Exercise requirements: Each entry below needs to be transcribed verbatim; the images should not appear.

### Data listing ###

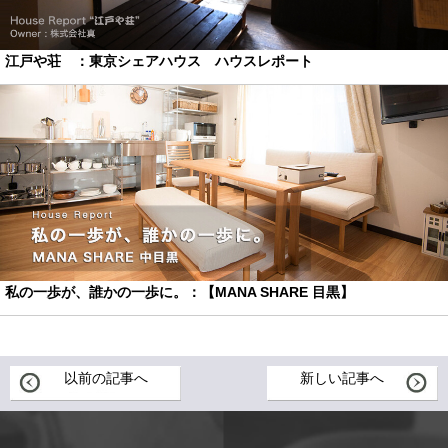
江戸や荘 ：東京シェアハウス ハウスレポート
私の一歩が、誰かの一歩に。：【MANA SHARE 目黒】
以前の記事へ
新しい記事へ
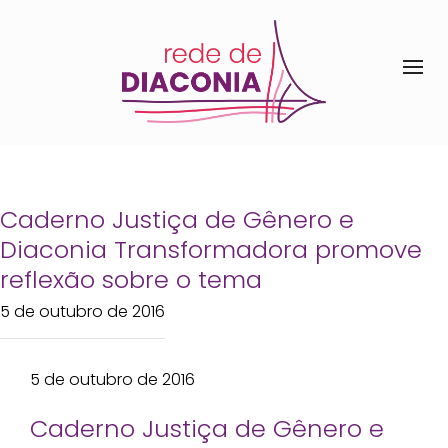
Caderno Justiça de Gênero e
Diaconia Transformadora promove
reflexão sobre o tema
5 de outubro de 2016
5 de outubro de 2016
Caderno Justiça de Gênero e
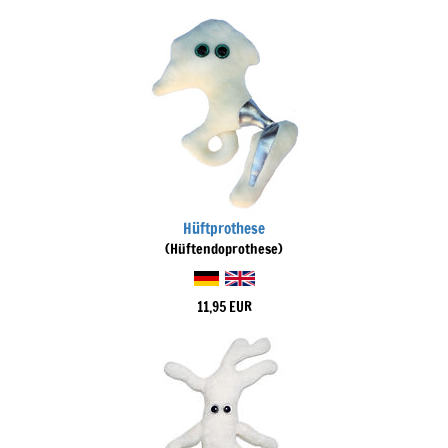
Hüftprothese
(Hüftendoprothese)
11,95 EUR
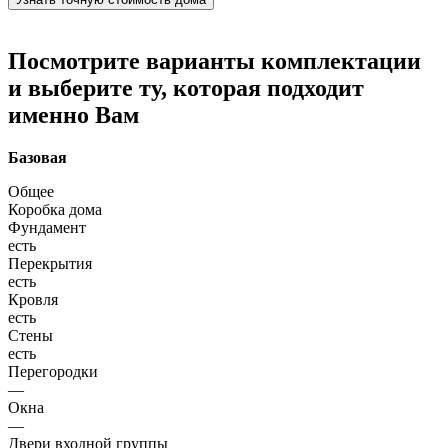
Посмотрите варианты комплектации
и выберите ту, которая подходит
именно Вам
Базовая
Общее
Коробка дома
Фундамент
есть
Перекрытия
есть
Кровля
есть
Стены
есть
Перегородки
—
Окна
—
Двери входной группы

###

Result of this exercise:
江戸や荘 ：東京シェアハウス ハウスレポート
私の一歩が、誰かの一歩に。：【MANA SHARE 目黒】
以前の記事へ
新しい記事へ
Caderno Justiça de Gênero e
Diaconia Transformadora promove
reflexão sobre o tema
5 de outubro de 2016
5 de outubro de 2016
Caderno Justiça de Gênero e
Hüftprothese
(Hüftendoprothese)
11,95 EUR
Посмотрите варианты комплектации
и выберите ту, которая подходит
именно Вам
Базовая
Общее
Коробка дома
Фундамент
есть
Перекрытия
есть
Кровля
есть
Стены
есть
Перегородки
—
Окна
—
Двери входной группы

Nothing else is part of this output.